In the context outlined in Creating Public Value, managers must be leaders that are motivators and change agents in discovering and defining what is valuable to do. They become important innovators in changing what public organizations do, the culture in which work is done and how the work is done (Moore, 1985). Moore (1985) saw supervisory authority is an opening to empower and engage in the positive influences of leadership in a way that is servant in nature by serving the employees and the organization's values and mission.
Servant Leadership is a term coined by Robert Greenleaf (2002). It calls for leaders to be more pragmatic in their roles by leading others by being a servant first. The servant leader must work with flexibility in order to be responsive to the needs of those who benefit from their service (Pollard, 2006). They must also provide a fresh outlook based on their past experiences and contribute to their organization by meeting its demands in an earnest effort. Exhibiting such behavior definitely may have a positive impact on others; thus inspiring them to do more to help others.
The servant leader is "one who is a servant first" (Greenleaf, 2002). In most cases, they possess an exemplary amount of charisma. Charismatic leaders "are usually self-confident, dominating, strongly believe in moral correctness of their beliefs, and convey a vision to others, which needs the energy and commitments of followers" (Simonaitiene, Leonaviiene, Zvirdauskas, 2004). Even though one may eagerly claim that Adolf Hitler possessed the same characteristics, a major difference between the two types of leader is that Hitler had total control and the servant leader is caring and typically put the needs of others first. Moreover, this point of view is what sets a servant leader from a non-servant leader.
A servant leader not only serves as he or she leads, but also is supported by a mass of constituents who work similarly as hard to carry out major themes. To that end, they create a field of influence that stimulates the following:
Servant leaders not just act in the capacity of a true leader. They are also learners, mentors, motivators, and educators. They help foster relationships between organizations, especially in the public sector, and the community at large. These relationships, in return, become the foundation for building strong relationships both in governmental agencies and constituent services.
Government employees wishing to adopt a servant leader approach should consider professional development and training in Servant Leadership approaches.
Mountain State University offers on-line Bachelor's and Master's program in Organizational Leadership and Strategic Leadership that can be completed in 14-18 months.
Southeastern University offers a 2-3 year on-line and one weekend a month doctorate with a focus on Doctorate in Education in Organizational Leadership.
Eastern University in Pennsylvania offers a weekend Executive Ph.D. in Organizational Leadership.

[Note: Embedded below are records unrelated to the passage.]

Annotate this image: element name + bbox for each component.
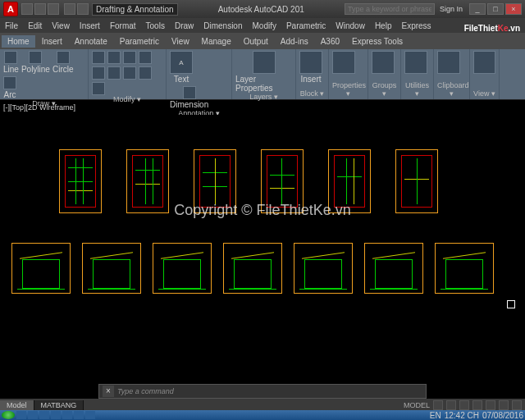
menu-tools[interactable]: Tools — [146, 21, 165, 30]
text-button[interactable]: AText — [170, 51, 193, 84]
tab-matbang[interactable]: MATBANG — [34, 400, 84, 410]
watermark-logo: FileThietKe.vn — [464, 21, 520, 34]
tab-a360[interactable]: A360 — [315, 35, 345, 48]
command-line[interactable]: × Type a command — [98, 384, 427, 399]
circle-button[interactable]: Circle — [52, 51, 74, 74]
ribbon-group-utilities: Utilities ▾ — [401, 49, 434, 99]
tab-home[interactable]: Home — [2, 35, 35, 48]
tab-insert[interactable]: Insert — [36, 35, 68, 48]
lineweight-icon[interactable] — [499, 400, 509, 410]
command-prompt: Type a command — [117, 387, 174, 395]
polar-icon[interactable] — [472, 400, 482, 410]
tab-manage[interactable]: Manage — [196, 35, 237, 48]
clock-time[interactable]: 12:42 CH — [445, 411, 479, 420]
stretch-icon[interactable] — [123, 66, 136, 80]
snap-icon[interactable] — [446, 400, 456, 410]
minimize-button[interactable]: _ — [469, 3, 486, 15]
taskbar-pin-3[interactable] — [39, 411, 49, 419]
tab-express[interactable]: Express Tools — [346, 35, 409, 48]
ortho-icon[interactable] — [459, 400, 469, 410]
floorplan-2 — [126, 149, 169, 213]
taskbar-pin-7[interactable] — [85, 411, 95, 419]
menu-insert[interactable]: Insert — [80, 21, 100, 30]
menu-file[interactable]: File — [5, 21, 18, 30]
tab-model[interactable]: Model — [0, 400, 34, 410]
crosshair-cursor — [507, 300, 515, 308]
taskbar-pin-6[interactable] — [74, 411, 84, 419]
help-search-input[interactable] — [345, 3, 435, 15]
group-title: Modify ▾ — [92, 95, 162, 103]
menu-parametric[interactable]: Parametric — [286, 21, 326, 30]
rotate-icon[interactable] — [107, 51, 121, 64]
insert-button[interactable]: Insert — [299, 51, 322, 84]
arc-button[interactable]: Arc — [3, 76, 16, 99]
clipboard-button[interactable] — [437, 51, 460, 74]
floorplan-6 — [395, 149, 438, 213]
settings-icon[interactable] — [512, 400, 522, 410]
menu-modify[interactable]: Modify — [253, 21, 276, 30]
tab-annotate[interactable]: Annotate — [69, 35, 113, 48]
maximize-button[interactable]: □ — [487, 3, 504, 15]
osnap-icon[interactable] — [486, 400, 495, 410]
undo-icon[interactable] — [64, 3, 75, 15]
tab-addins[interactable]: Add-ins — [275, 35, 314, 48]
app-menu-icon[interactable]: A — [3, 2, 18, 16]
lang-indicator[interactable]: EN — [430, 411, 441, 420]
copy-icon[interactable] — [139, 51, 152, 64]
taskbar-pin-2[interactable] — [28, 411, 38, 419]
floorplan-3 — [194, 149, 236, 213]
new-icon[interactable] — [21, 3, 33, 15]
polyline-button[interactable]: Polyline — [21, 51, 50, 74]
tab-parametric[interactable]: Parametric — [114, 35, 165, 48]
ribbon-group-properties: Properties ▾ — [329, 49, 368, 99]
taskbar-pin-5[interactable] — [62, 411, 72, 419]
move-icon[interactable] — [92, 51, 105, 64]
scale-icon[interactable] — [139, 66, 152, 80]
taskbar-pin-4[interactable] — [51, 411, 61, 419]
groups-button[interactable] — [372, 51, 395, 74]
menu-dimension[interactable]: Dimension — [203, 21, 242, 30]
menu-window[interactable]: Window — [336, 21, 365, 30]
utilities-button[interactable] — [404, 51, 427, 74]
mirror-icon[interactable] — [92, 66, 105, 80]
close-button[interactable]: × — [505, 3, 522, 15]
tab-view[interactable]: View — [166, 35, 195, 48]
properties-button[interactable] — [332, 51, 355, 74]
titlebar: A Drafting & Annotation Autodesk AutoCAD… — [0, 0, 525, 18]
taskbar-pin-1[interactable] — [16, 411, 26, 419]
model-space-label[interactable]: MODEL — [404, 401, 430, 409]
group-title: Layers ▾ — [235, 93, 292, 101]
elevation-2 — [82, 243, 141, 294]
view-button[interactable] — [473, 51, 495, 74]
line-button[interactable]: Line — [3, 51, 19, 74]
layer-properties-button[interactable]: Layer Properties — [235, 51, 292, 93]
array-icon[interactable] — [92, 82, 105, 95]
command-close-icon[interactable]: × — [103, 386, 114, 397]
viewport-label[interactable]: [-][Top][2D Wireframe] — [3, 103, 75, 112]
grid-icon[interactable] — [433, 400, 443, 410]
ribbon-tabs: Home Insert Annotate Parametric View Man… — [0, 33, 525, 49]
group-title: Properties ▾ — [332, 81, 364, 98]
elevation-3 — [153, 243, 212, 294]
fillet-icon[interactable] — [107, 66, 121, 80]
floorplan-5 — [328, 149, 371, 213]
save-icon[interactable] — [48, 3, 59, 15]
dimension-button[interactable]: Dimension — [170, 86, 208, 109]
signin-link[interactable]: Sign In — [440, 5, 463, 13]
drawing-canvas[interactable] — [0, 115, 525, 384]
redo-icon[interactable] — [77, 3, 89, 15]
menu-help[interactable]: Help — [375, 21, 392, 30]
menu-format[interactable]: Format — [110, 21, 136, 30]
start-button[interactable] — [2, 411, 15, 419]
menu-express[interactable]: Express — [401, 21, 431, 30]
open-icon[interactable] — [34, 3, 46, 15]
ribbon-group-view: View ▾ — [470, 49, 500, 99]
elevation-5 — [294, 243, 353, 294]
menu-edit[interactable]: Edit — [28, 21, 42, 30]
workspace-switcher[interactable]: Drafting & Annotation — [92, 3, 178, 16]
menu-draw[interactable]: Draw — [175, 21, 194, 30]
trim-icon[interactable] — [123, 51, 136, 64]
tab-output[interactable]: Output — [238, 35, 274, 48]
ribbon-group-annotation: AText Dimension Annotation ▾ — [167, 49, 232, 99]
menu-view[interactable]: View — [52, 21, 70, 30]
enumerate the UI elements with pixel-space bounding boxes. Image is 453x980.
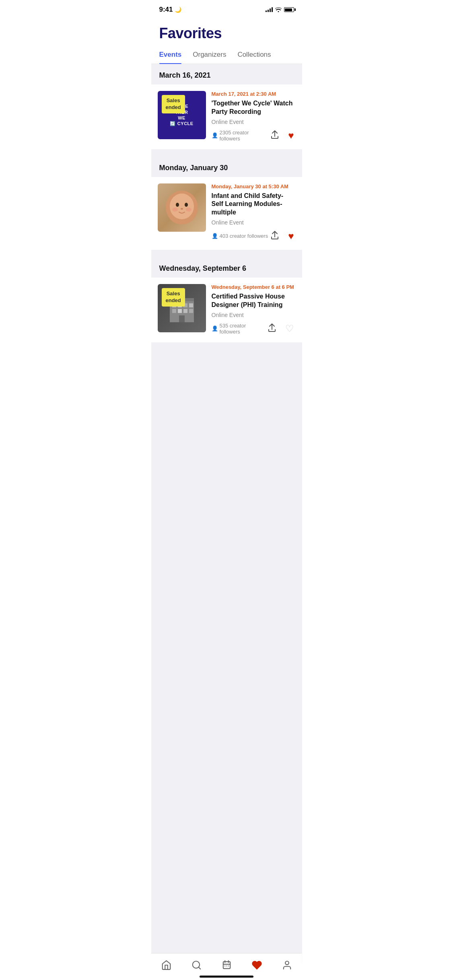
favorite-button-3[interactable]: ♡ (284, 321, 296, 336)
nav-home[interactable] (154, 958, 178, 964)
heart-icon-1: ♥ (288, 130, 294, 141)
nav-favorites[interactable] (245, 958, 268, 964)
heart-icon-2: ♥ (288, 231, 294, 241)
home-icon (161, 960, 171, 964)
event-type-2: Online Event (212, 219, 296, 226)
followers-count-2: 👤 403 creator followers (212, 233, 268, 239)
nav-tickets[interactable] (215, 958, 238, 964)
svg-rect-17 (179, 315, 185, 322)
event-thumbnail-passive: Salesended (158, 284, 206, 332)
baby-face-svg (164, 189, 200, 226)
nav-search[interactable] (185, 958, 208, 964)
tickets-icon (221, 960, 232, 964)
followers-count-1: 👤 2305 creator followers (212, 130, 269, 142)
signal-icon (266, 7, 273, 12)
wifi-icon (275, 7, 282, 12)
svg-point-18 (192, 961, 199, 964)
event-date-time-1: March 17, 2021 at 2:30 AM (212, 91, 296, 97)
share-button-2[interactable] (269, 229, 281, 243)
svg-point-2 (176, 203, 179, 207)
heart-icon-3: ♡ (285, 323, 294, 334)
share-button-1[interactable] (269, 128, 281, 142)
share-icon-1 (270, 130, 279, 140)
svg-rect-14 (178, 309, 182, 313)
svg-point-27 (285, 961, 289, 964)
followers-count-3: 👤 535 creator followers (212, 323, 266, 335)
share-button-3[interactable] (266, 321, 278, 336)
svg-rect-15 (183, 309, 187, 313)
svg-point-4 (181, 208, 183, 210)
svg-rect-13 (172, 309, 176, 313)
svg-point-6 (186, 208, 191, 212)
date-label-3: Wednesday, September 6 (159, 264, 246, 272)
date-section-1: March 16, 2021 (151, 64, 302, 84)
date-section-3: Wednesday, September 6 (151, 257, 302, 278)
svg-point-5 (172, 208, 178, 212)
svg-rect-20 (223, 961, 230, 964)
event-thumbnail-together-cycle: TOGE THER WE 🔄CYCLE Salesended (158, 91, 206, 139)
status-time: 9:41 (159, 6, 173, 14)
status-bar: 9:41 🌙 (151, 0, 302, 17)
date-label-2: Monday, January 30 (159, 164, 228, 172)
event-info-infant: Monday, January 30 at 5:30 AM Infant and… (212, 183, 296, 243)
header: Favorites (151, 17, 302, 46)
baby-image (158, 183, 206, 232)
event-meta-2: 👤 403 creator followers ♥ (212, 229, 296, 243)
svg-rect-16 (189, 309, 193, 313)
event-meta-1: 👤 2305 creator followers ♥ (212, 128, 296, 143)
favorite-button-2[interactable]: ♥ (286, 229, 295, 243)
event-type-1: Online Event (212, 119, 296, 125)
event-title-3: Certified Passive House Designer (PHI) T… (212, 292, 296, 309)
tab-collections[interactable]: Collections (237, 46, 271, 64)
event-date-time-2: Monday, January 30 at 5:30 AM (212, 183, 296, 189)
svg-point-1 (170, 194, 194, 219)
event-card-passive-house[interactable]: Salesended Wednesday, September 6 at 6 P… (151, 278, 302, 342)
event-card-infant-safety[interactable]: Monday, January 30 at 5:30 AM Infant and… (151, 177, 302, 250)
page-title: Favorites (159, 25, 294, 42)
event-meta-3: 👤 535 creator followers ♡ (212, 321, 296, 336)
event-card-together-cycle[interactable]: TOGE THER WE 🔄CYCLE Salesended March 17,… (151, 84, 302, 149)
event-type-3: Online Event (212, 312, 296, 318)
event-info-together-cycle: March 17, 2021 at 2:30 AM 'Together We C… (212, 91, 296, 143)
battery-icon (284, 7, 294, 12)
tab-events[interactable]: Events (159, 46, 182, 64)
event-actions-1: ♥ (269, 128, 295, 143)
sales-ended-badge-3: Salesended (162, 288, 185, 307)
event-title-1: 'Together We Cycle' Watch Party Recordin… (212, 99, 296, 116)
search-icon (191, 960, 202, 964)
favorites-icon (251, 960, 262, 964)
person-icon-1: 👤 (212, 132, 218, 138)
status-icons (266, 7, 294, 12)
svg-rect-12 (189, 303, 193, 307)
svg-point-3 (185, 203, 188, 207)
event-thumbnail-infant (158, 183, 206, 232)
moon-icon: 🌙 (175, 6, 181, 13)
event-info-passive: Wednesday, September 6 at 6 PM Certified… (212, 284, 296, 336)
date-label-1: March 16, 2021 (159, 71, 211, 79)
content-area: March 16, 2021 TOGE THER WE 🔄CYCLE Sales… (151, 64, 302, 964)
favorite-button-1[interactable]: ♥ (286, 128, 295, 143)
event-date-time-3: Wednesday, September 6 at 6 PM (212, 284, 296, 290)
sales-ended-badge-1: Salesended (162, 95, 185, 113)
profile-icon (282, 960, 292, 964)
share-icon-2 (270, 231, 279, 240)
tab-organizers[interactable]: Organizers (193, 46, 226, 64)
tabs-container: Events Organizers Collections (151, 46, 302, 64)
person-icon-2: 👤 (212, 233, 218, 239)
person-icon-3: 👤 (212, 325, 218, 331)
bottom-nav (151, 953, 302, 964)
date-section-2: Monday, January 30 (151, 156, 302, 177)
event-actions-3: ♡ (266, 321, 296, 336)
event-title-2: Infant and Child Safety- Self Learning M… (212, 192, 296, 217)
event-actions-2: ♥ (269, 229, 295, 243)
share-icon-3 (268, 323, 276, 333)
nav-profile[interactable] (275, 958, 299, 964)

These programs offer interdisciplinary leadership training for individuals who currently occupy government positions. The aim of these programs is to endow professionals with the critical leadership proficiency that is needed to positively influence with their actions the transformation of their organizations, communities and society and to influence positive, meaningful change as practitioners and scholars. These flexible delivery systems enable professionals to work full time while they complete their programs. Such programs build skill capacity for categorizing and appraising the functional and accompanying attributes of servant leaders and build dexterity in this area of leadership.
Conference Proceedings (April 2007) Excellence in Government Conference. Washington D.C.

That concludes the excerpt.